# Ich kann nicht auf festplatte zugreifen!



## nilschamp (1. August 2005)

Moinmoin!
Folgendes Problem:
Ich habe an meinen pc mit windows ME eine 2 festplatte an den secondary slave angeschlossen und den jumper auch richtig gesetzt, bzw. weggenommen. Wenn ich den PC starte und aufgelistet wird, welche hardware vorhanden ist, wird die festplatte als secondary slave aufgelistet. bin nun aber im arbeitsplatz, ist die festplatte nciht mehr aufgelistet.
Ich hoffe ihr könnt mir helfen...
mfg Nils
PS: Ich habe natürlich auhc noch ne Masterplatte drin^^


----------



## octo124 (1. August 2005)

Die 2. Platte musst du erst per fdisk zu logischen Laufwerken in der erweiterten Partition partitionieren, danach noch jedes neue LW formatieren und erst danach kannste "zuschlagen" = diese nutzen.


----------



## nilschamp (1. August 2005)

moin!
äääähhh waass
kannst du das auhc nochmal in worten erklären, so, dass ein halbprofi das auch versteht?
danke und gruß! nils


----------



## IAN (2. August 2005)

Hallo,
er meinte, daß Du die Festplatte erst für das Betriebssystem vorbereiten musst.
Die kannst du im DOS-Mode machen oder über ein Partitionierungstool in Windows.
Ein mögliches Produkt ist Partionmagic oder Partionmanager (50 Euro)
In DOS geht es kostenlos:
1. Beim booten bei dem ersten schwarzen Windows Bild F8 drücken.
2. Menüpunkt DOS-Modus anwählen (Eingeabeaufforderung)
3. In DOS die folgende Eingabe tätigen und mit Return bestätigen "FDISK"
4. Danach den Menüpunkt "Logisches Laufwerk erstellen" wählen un die richtige Festplatte auswählen
5. Danach wieder die richtige Festplatte formatieren (NTFS)
6 Mit "ESC" das Programm verlassen und Rechnmer neu starten

Ian


----------



## Alex Duschek (2. August 2005)

Geht auch unter "Datenträgerverwaltung" in Windows und ist vielleicht für Leute,die nichts im DOS am Hut haben,die bessere Wahl


----------



## Obba (8. August 2005)

IAN hat gesagt.:
			
		

> .......
> ......
> 5. Danach wieder die richtige Festplatte formatieren (NTFS)
> .....
> Ian



vielleicht sollten wir doch mal überprüfen, ob er mit NTFS unter WinME was anfangen kann.
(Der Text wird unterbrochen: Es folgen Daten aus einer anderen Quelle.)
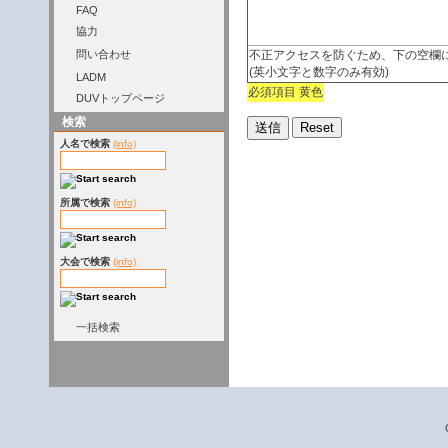
FAQ
協力
不正アクセスを防ぐため、下の空欄
問い合わせ
(英小文字と数字のみ有効)
LADM
必須項目 黄色
DUVトップページ
検索
人名で検索
(info)
所属で検索
(info)
大会で検索
(info)
一括検索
Ist das Betriebssystem auf einer FAT32 Platte installiert, wird er mit NTFS wohl eher nicht viel Erfolg haben   Arbeitet ME eigentlich mit NTFS ? (Ist das einzige BS was ich zum Glück ausgelassen habe) :suspekt:


----------



## Dennis Wronka (8. August 2005)

WinME kann kein NTFS. Es ist ja Teil der 9x-Serie.
Nur die NT-Serie (NT, 2000, XP, 2003) kann NTFS.
Und auch da gibt es Unterschiede bei den Versionen wenn ich mich recht erinnere.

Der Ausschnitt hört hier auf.